B. REMEMBER THAT YOU ARE A NEW CREATION IN CHRIST

    • “Therefore, if anyone is in Christ, he is a new creation; the old has gone, the new has come!” (2 Corinthians 5:17, NIV84)
            1. knowing beyond any shadow of a doubt that you are a child of God gives you a sense of identity
            2. it also helps you to discover what your role in life may be
                1. whatever vocation or profession you may choose, you are first and foremost a disciple of the Lord, Jesus Christ
            3. discover the gifts and talents God has given you and let those gifts and talents guide you to your life's vocation

C. HONOR YOUR MOTHER AND YOUR FATHER

    • “Honor your father and your mother, so that you may live long in the land the LORD your God is giving you.” (Exodus 20:12, NIV84)
            1. realize that the reason they seem to hold too tightly to you at times is because it hurts to let go
                1. they see the dangers and pitfalls that you may be blind to in your youthful optimism
            2. take your problems to your parents—no matter how serious they may seem to be or what you imagine they might do to you
                1. 1st, they may very well have gone through the same or similar experience at your age—so they really do know what you’re going through
                2. 2nd, they are not as stupid or unaware as you suppose they are
                  • ILLUS. Like many young men before me, I discovered that as I grew older, my father, for some inexplicable reason, was getting smarter.
                3. 3rd, they may yell and scream and even cry, and you may have to face some discipline, but chances are good that they really won't kill you
            3. develop relationships with other adults in your life

D. LEARN HOW TO SAY "NO"—ESPECIALLY TO YOUR FRIENDS

    • “Therefore, I urge you, brothers, in view of God’s mercy, to offer your bodies as livingsacrifices, holy and pleasing to God—this is your spiritual act of worship.

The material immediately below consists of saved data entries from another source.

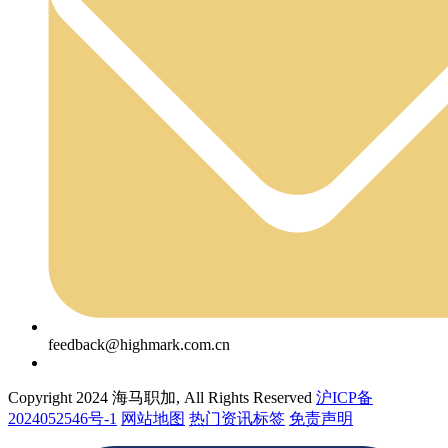
feedback@highmark.com.cn
Copyright 2024 海马职加, All Rights Reserved
沪ICP备
2024052546号-1
网站地图
热门资讯标签
免责声明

Do not conform any longer to the pattern of this world, but be transformed by the renewing of your mind. Then you will be able to test and approve what God’s will is—his good, pleasing and perfect will.” (Romans 12:1–2, NIV84)
    • “Do not make friends with a hot-tempered man, do not associate with one easily angered, or you may learn his ways and get yourself ensnared.” (Proverbs 22:24–25, NIV84)
            1. if you're going to conform to anything, conform yourself to the image of Christ

E. DEVELOP A HEALTHY SELF-LOVE

    • “Jesus replied: “ ‘Love the Lord your God with all your heart and with all your soul and with all your mind.’ This is the first and greatest commandment. And the second is like it: ‘Love your neighbor as yourself.’ ” (Matthew 22:37–39, NIV84)
            1. learn how to like yourself
            2. discover your strong points and work on your weak points

Con. A Prayer for Teenagers: With each new day that dawns I am growing up, O Lord. It's not too soon to start thinking of what I want to be. It's very hard, I think, to make the right decision but I pray that you will help and guide me. Show me what to do, let me share, someday, my talents where they're needed. And when you show me, give me courage to be generous enough to do what you want.